Immediately prior to the closing, Thermogas entered into a $183 million loan and
a $135 million operating tank lease financing with Bank of America, N.A., as
Administrative Agent.  Upon the funding of the loan, Thermogas distributed
approximately $123.7 million of the proceeds to Williams Natural Gas Liquids.
The remaining proceeds from the loan remained in Thermogas.  The proceeds from
the operating tank lease of approximately $133.8 million, net of related
financing costs, were distributed to Williams Natural Gas Liquids.  After the
funding of both the loan and the operating tank lease, we purchased all of the
member interests in Thermogas from Williams Natural Gas Liquids in consideration
for the issuance of our senior units representing limited partner interests with
a face value of $175 million.  Subsequent to the issuance, the senior units were
transferred to The Williams Companies, Inc.

     Upon our acquisition of Thermogas, we contributed our interest in Thermogas
to Ferrellgas, L.P., our operating subsidiary.  Ferrellgas, L.P. then assumed
all of Thermogas' obligations under the loan and the operating tank lease. After
the contribution and assumption, Thermogas was merged with and into Ferrellgas,
L.P., with Ferrellgas, L.P. being the surviving entity.  Subsequent to the
acquisition, the cash held by Thermogas was used by Ferrellgas, L.P. to pay down
existing debt and to fund transaction related costs.

     We and Thermogas both have a strong presence in the Midwest and, as a
result, the companies have many overlapping locations.  The following maps
provide a graphical representation of these overlapping locations.

                                       11
<PAGE>

                                     [MAP]

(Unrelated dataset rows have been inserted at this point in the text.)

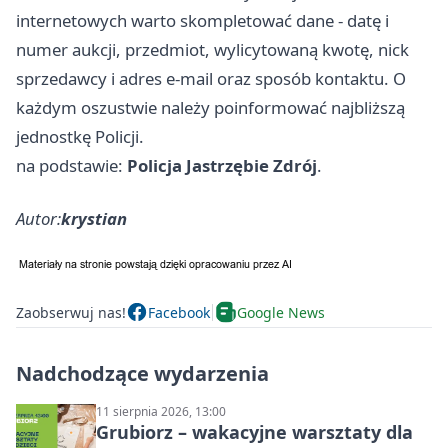
internetowych warto skompletować dane - datę i
numer aukcji, przedmiot, wylicytowaną kwotę, nick
sprzedawcy i adres e-mail oraz sposób kontaktu. O
każdym oszustwie należy poinformować najbliższą
jednostkę Policji.
na podstawie:
Policja Jastrzębie Zdrój
.
Autor:
krystian
Zaobserwuj nas!
Facebook
Google News
Nadchodzące wydarzenia
11 sierpnia 2026, 13:00
Grubiorz – wakacyjne warsztaty dla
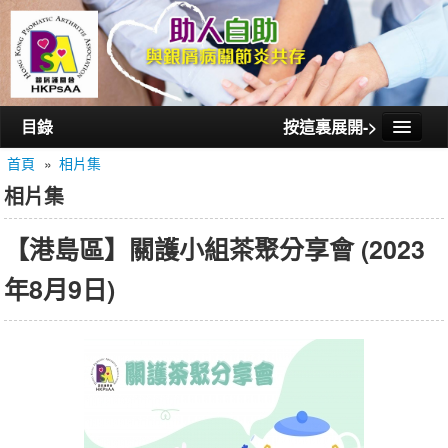
目錄
按這裏展開->
首頁
»
相片集
首頁
相片集
認識銀屑護關會
【港島區】關護小組茶聚分享會 (2023
認識銀屑關節炎
年8月9日)
活動/講座
會員通訊
相片集
聯絡我們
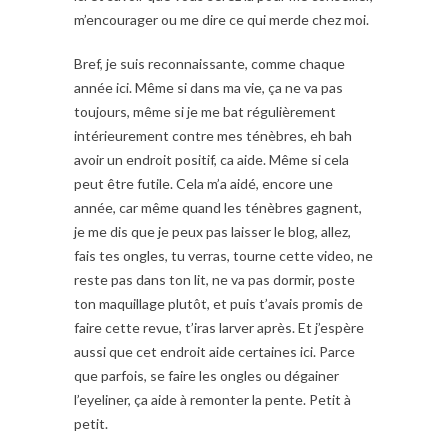
m’encourager ou me dire ce qui merde chez moi.
Bref, je suis reconnaissante, comme chaque
année ici. Même si dans ma vie, ça ne va pas
toujours, même si je me bat régulièrement
intérieurement contre mes ténèbres, eh bah
avoir un endroit positif, ca aide. Même si cela
peut être futile. Cela m’a aidé, encore une
année, car même quand les ténèbres gagnent,
je me dis que je peux pas laisser le blog, allez,
fais tes ongles, tu verras, tourne cette video, ne
reste pas dans ton lit, ne va pas dormir, poste
ton maquillage plutôt, et puis t’avais promis de
faire cette revue, t’iras larver après. Et j’espère
aussi que cet endroit aide certaines ici. Parce
que parfois, se faire les ongles ou dégainer
l’eyeliner, ça aide à remonter la pente. Petit à
petit.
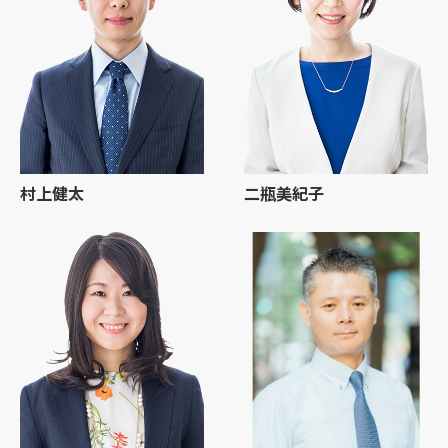
村上健太
二瓶美紀子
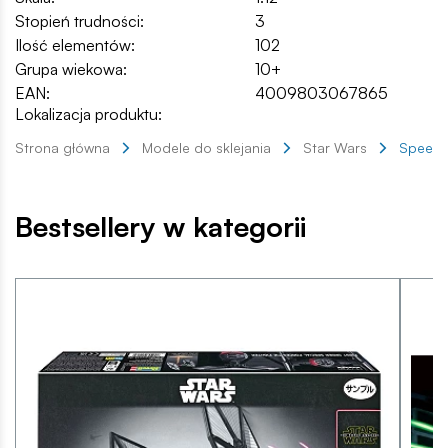
Stopień trudności:
3
Ilość elementów:
102
Grupa wiekowa:
10+
EAN:
4009803067865
Lokalizacja produktu:
Strona główna
Modele do sklejania
Star Wars
Speeder
Bestsellery w kategorii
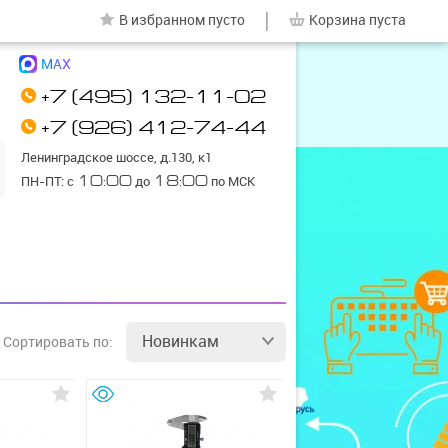
|
В избранном
пусто
Корзина
пуста
MAX
+7 (495) 132-11-02
+7 (926) 412-74-44
Ленинградское шоссе, д.130, к1
ПН-ПТ: с
10:00
до
18:00
по МСК
Новинкам
Сортировать
по:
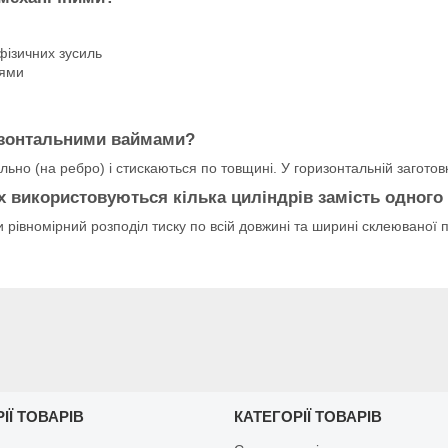
фізичних зусиль
лями
ризонтальними ваймами?
льно (на ребро) і стискаються по товщині. У горизонтальній заготов
х використовуються кілька циліндрів замість одного
 рівномірний розподіл тиску по всій довжині та ширині склеюваної 
ІЇ ТОВАРІВ
КАТЕГОРІЇ ТОВАРІВ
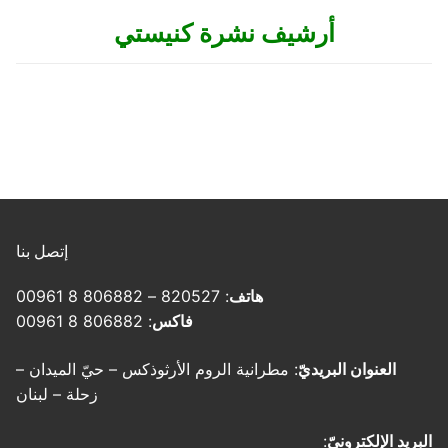
أرشيف نشرة كنيستي
إتصل بنا
هاتف
: 820527 – 806882 8 00961
فاكس
: 806882 8 00961
العنوان البريديّ
: مطرانية الروم الأرثوذكس – حيّ الميدان –
زحلة – لبنان
البريد الإلكترونيّ
:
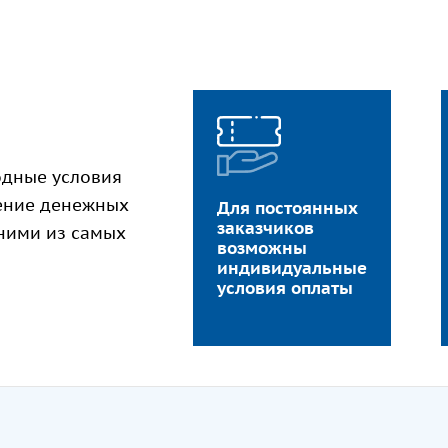
одные условия
ление денежных
Для постоянных
заказчиков
дними из самых
возможны
индивидуальные
условия оплаты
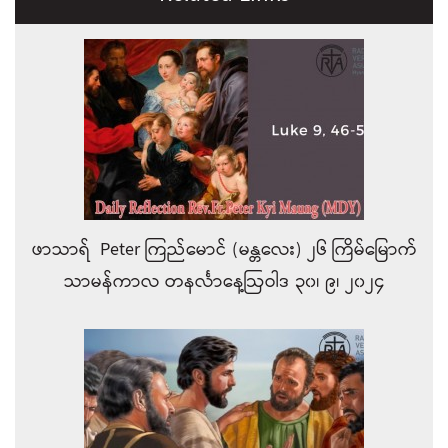
ဖာသာရ် Peter ကြည်မောင် (မန္တလေး) ၂၆ ကြိမ်မြောက်
သာမန်ကာလ တနင်္လာနေ့ဩဝါဒ ၃၀၊ ၉၊ ၂၀၂၄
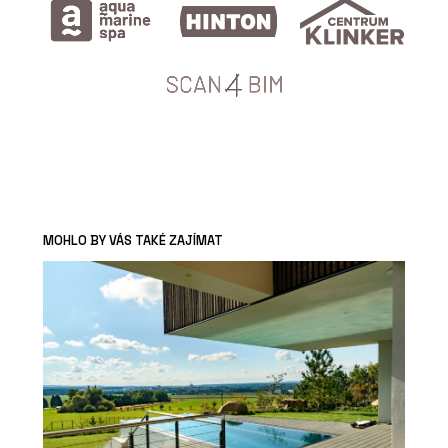
MOHLO BY VÁS TAKÉ ZAJÍMAT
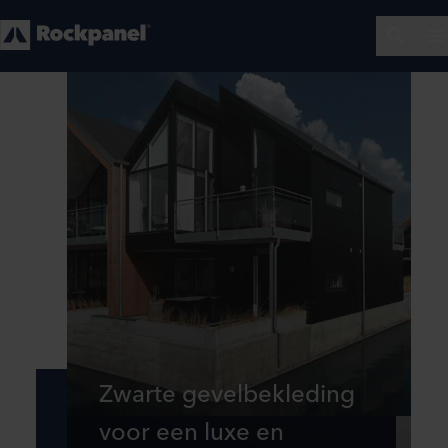
Zwarte gevelbekleding
voor een luxe en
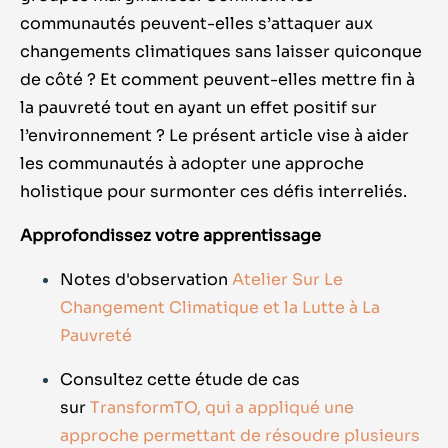
communautés peuvent-elles s’attaquer aux
changements climatiques sans laisser quiconque
de côté ? Et comment peuvent-elles mettre fin à
la pauvreté tout en ayant un effet positif sur
l’environnement ? Le présent article vise à aider
les communautés à adopter une approche
holistique pour surmonter ces défis interreliés.
Approfondissez votre apprentissage
Notes d'observation
Atelier Sur Le
Changement Climatique et la Lutte à La
Pauvreté
Consultez cette étude de cas
sur
TransformTO, qui a appliqué une
approche permettant de résoudre plusieurs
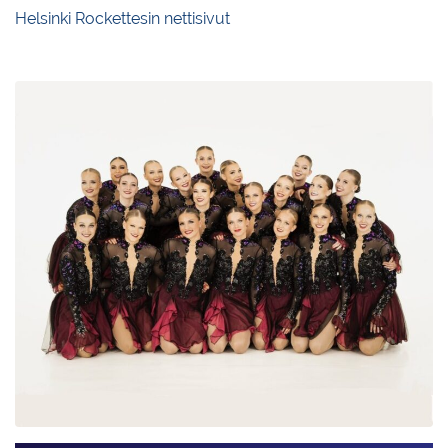
Helsinki Rockettesin nettisivut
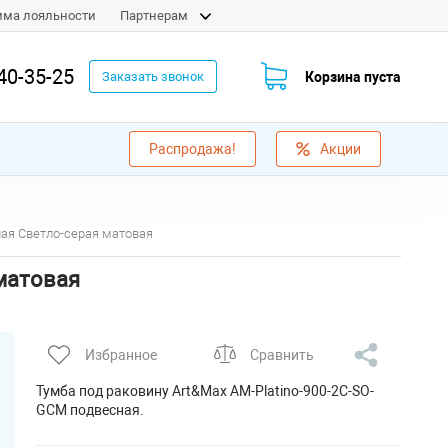
мма лояльности
Партнерам
40-35-25
Корзина пуста
Заказать звонок
Распродажа!
Акции
ная Светло-серая матовая
 матовая
Избранное
Сравнить
Тумба под раковину Art&Max AM-Platino-900-2C-SO-
GCM подвесная.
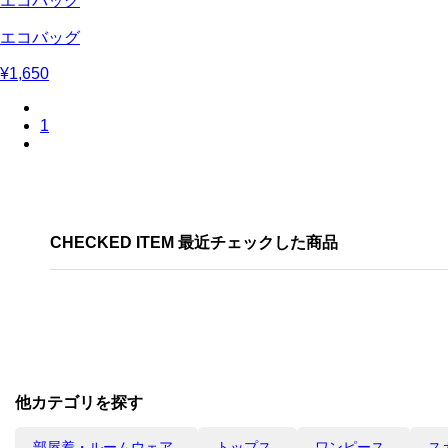
エコバッグ
エコバッグ
¥1,650
1
CHECKED ITEM 最近チェックした商品
他カテゴリを探す
部屋着・ルームウェア
トップス
ワンピース
ス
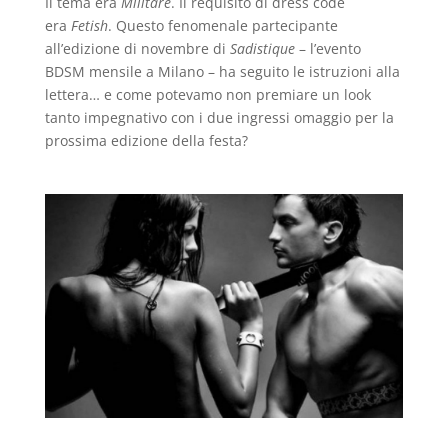
Il tema era
Militare
. Il requisito di dress code
era
Fetish
. Questo fenomenale partecipante
all’edizione di novembre di
Sadistique
– l’evento
BDSM mensile a Milano – ha seguito le istruzioni alla
lettera… e come potevamo non premiare un look
tanto impegnativo con i due ingressi omaggio per la
prossima edizione della festa?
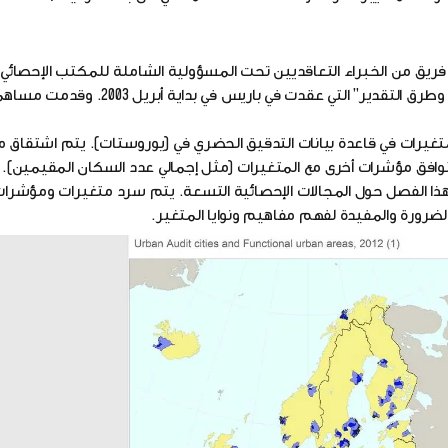
يق من الخبراء التعاقديين تحت المسؤولية الشاملة للمكتب الإحصائي
الأوروبية. تم إحراز تقدم كبير خلال ندوة “المفاهيم / التعاريف وطرق التقدير”
لمتغيرات في قاعدة بيانات التدقيق الحضري في (يوروستات). يتم اشتقاق
 تتوافق مؤشرات أخرى مع المتغيرات (مثل إجمالي عدد السكان المقيمين).
ذا الفصل حول المجالات الإحصائية التسعة. يتم سرد متغيرات ومؤشرات
ضرورة والمفيدة لفهم مفاهيم ونوايا المتغير.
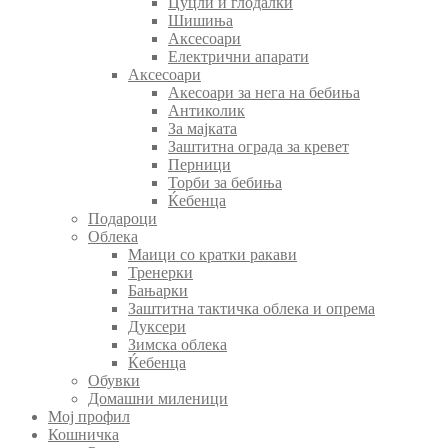
Цуцли и глодалки
Шишиња
Аксесоари
Електрични апарати
Аксесоари
Акесоари за нега на бебиња
Антиколик
За мајката
Заштитна ограда за кревет
Перници
Торби за бебиња
Ќебенца
Подароци
Облека
Маици со кратки ракави
Тренерки
Бањарки
Заштитна тактичка облека и опрема
Дуксери
Зимска облека
Ќебенца
Обувки
Домашни миленици
Мој профил
Кошничка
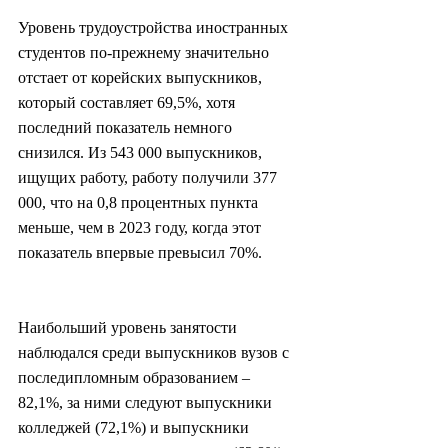
Уровень трудоустройства иностранных 
студентов по-прежнему значительно 
отстает от корейских выпускников, 
который составляет 69,5%, хотя 
последний показатель немного 
снизился. Из 543 000 выпускников, 
ищущих работу, работу получили 377 
000, что на 0,8 процентных пункта 
меньше, чем в 2023 году, когда этот 
показатель впервые превысил 70%.
Наибольший уровень занятости 
наблюдался среди выпускников вузов с 
последипломным образованием – 
82,1%, за ними следуют выпускники 
колледжей (72,1%) и выпускники 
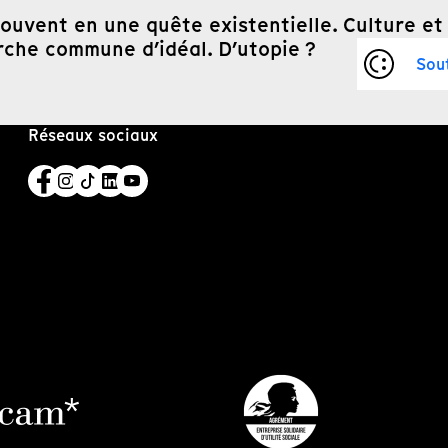
 souvent en une quête existentielle. Culture et
herche commune d’idéal. D’utopie ?
Sou
Réseaux sociaux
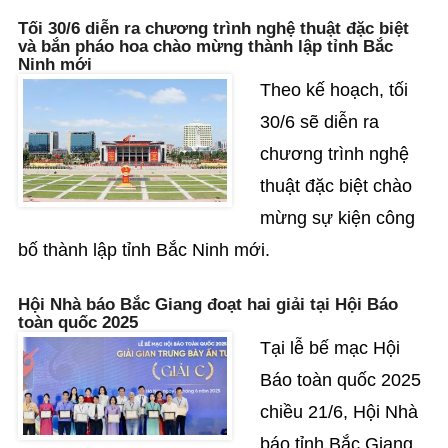
Tối 30/6 diễn ra chương trình nghệ thuật đặc biệt
và bắn pháo hoa chào mừng thành lập tỉnh Bắc
Ninh mới
Theo kế hoạch, tối
30/6 sẽ diễn ra
chương trình nghệ
thuật đặc biệt chào
mừng sự kiện công
bố thành lập tỉnh Bắc Ninh mới.
Hội Nhà báo Bắc Giang đoạt hai giải tại Hội Báo
toàn quốc 2025
Tại lễ bế mạc Hội
Báo toàn quốc 2025
chiều 21/6, Hội Nhà
báo tỉnh Bắc Giang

     We are currently implementing our operating plans for the integration of
Thermogas into our existing operations.  We expect to achieve significant cost
savings from duplicative general and administrative costs and duplicative costs
in overlapping retail propane locations. Given the corporate overhead structure
that we have historically utilized in our operations, we estimate that
approximately $22 million of annual general and administrative costs can be
eliminated from the operations of Thermogas based on the twelve month period
ended June 30, 1999. Based on preliminary information and assumptions regarding
the overlapping retail propane locations, we estimate that we will reduce our
operating expenses by approximately $9 million due to the

                                       12
<PAGE>

elimination of duplicative salaries and benefits, plant and supplies,
advertising and selling, maintenance, vehicle and other expenses. We did not
begin implementing these cost savings strategies until the end of the peak
heating season in March 2000 so as not to disrupt operations and customer
service during the winter heating season. As a result, the full effect of the
cost savings should be experienced during our next fiscal year.

     In addition to the cost savings described above, we expect to generate
additional operating income from our existing transportation management and
propane procurement operations as a result of the added transportation and
propane supply needs of the Thermogas operations. These transportation and
supply management operations have been historically provided to Thermogas by
related parties. In addition, given the significantly warmer than normal
temperatures experienced during the winter months of November 1998 to February
1999, we would have expected an increase in profits during the fiscal year,
assuming normal winter temperatures. Based on temperatures provided by the
American Gas Association, the temperatures for the winter of 1998 were 11%
warmer than normal.

                                       13
<PAGE>

                         LEGAL STRUCTURE AND OWNERSHIP

     Ferrellgas, L.P., a limited partnership subsidiary of ours, accounts for
substantially all of our consolidated assets, sales and operating earnings.
Both we and Ferrellgas, L.P. were formed in April of 1994 as Delaware limited
partnerships as part of an initial public offering in that year.  We are the
sole limited partner of Ferrellgas, L.P. with a 99% limited partner interest.

     Our general partner, Ferrellgas, Inc. performs all of our management
functions.  Ferrellgas, Inc. holds a 1% general partner interest in us and also
owns a 1% general partner interest in Ferrellgas, L.P.

     The following chart depicts our organization and ownership.  The
percentages reflected in the following chart represent approximate ownership
interests.

                                    [CHART]

     Ferrellgas, Inc. does not receive any management fee in connection with its
management of the two partnerships and does not receive any remuneration for its
services as our general partner other than reimbursement for all direct and
indirect expenses incurred by Ferrellgas, Inc. in connection with the operation
of our business.  Our partnership agreement provides that Ferrellgas, Inc. shall
determine the fees and expenses, which are allocable to us, in any reasonable
manner determined by Ferrellgas, Inc. in its sole discretion.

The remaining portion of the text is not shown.